At Notre Dame, Eric F. Wieschaus was an activist against the Vietnam war, and the student fly keeper for thousands of Drosophila fruit flies. He came to hate the tiny insects almost as much as the war. In graduate school at Yale he only earned a 'C' in cellular biology. In a different class, though, he was so enraptured by a lecture on genetics he accidentally stabbed himself with his pencil.

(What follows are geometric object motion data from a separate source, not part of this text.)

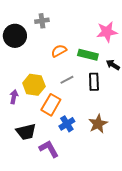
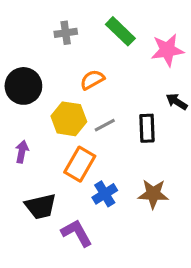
black circle: (15, 36) -> (23, 86), moved
green rectangle: (88, 55) -> (120, 31), moved, turned 30
yellow hexagon: (34, 85) -> (69, 119), moved
brown star: (98, 124) -> (153, 194), turned 30

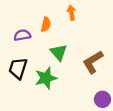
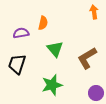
orange arrow: (71, 13) -> (94, 12), moved
green star: (46, 78) -> (52, 85), moved

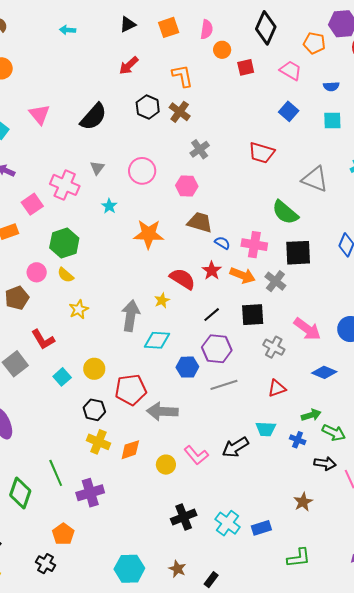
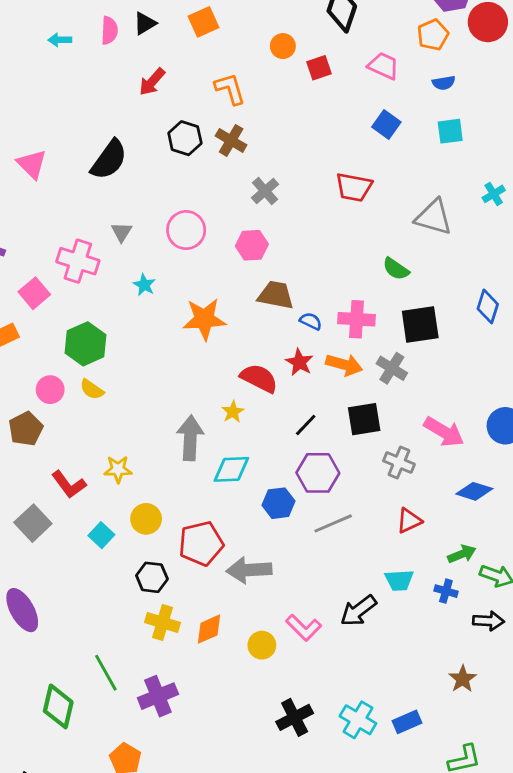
pink semicircle: (207, 29) -> (109, 30), moved
orange pentagon: (314, 43) -> (433, 35), moved, turned -30
green semicircle: (285, 212) -> (396, 269), size x0.7
yellow star: (79, 309) -> (118, 469), moved, turned 30

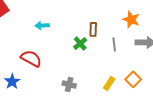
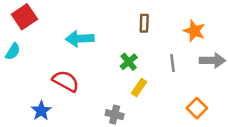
cyan arrow: (42, 25) -> (80, 39), size x1.5
brown rectangle: (93, 29) -> (144, 23), moved
yellow rectangle: (109, 83) -> (139, 88), moved

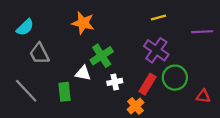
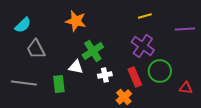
red rectangle: (148, 84) -> (135, 77), turned -54
gray line: (26, 91) -> (24, 83), turned -40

In his later collaboration with Christiane Nüsslein-Volhard, Wieschaus identified 139 genes necessary for the fruit fly's existence, including genes crucial to forming muscles, eyes, heads, and other vital body parts. For his research into the genetic mechanisms that control embryonic development, showing that three sets of genes (gap genes, pair-rule genes, and segment-polarity genes) are involved, Wieschaus and Nüsslein-Volhard were awarded the Nobel Prize in Medicine in 1995, sharing the honor was shared with Edward B. Lewis. Wieschaus's wife, Gertrud Schüpbach, is a Swiss-American molecular biologist, and a professor at Princeton.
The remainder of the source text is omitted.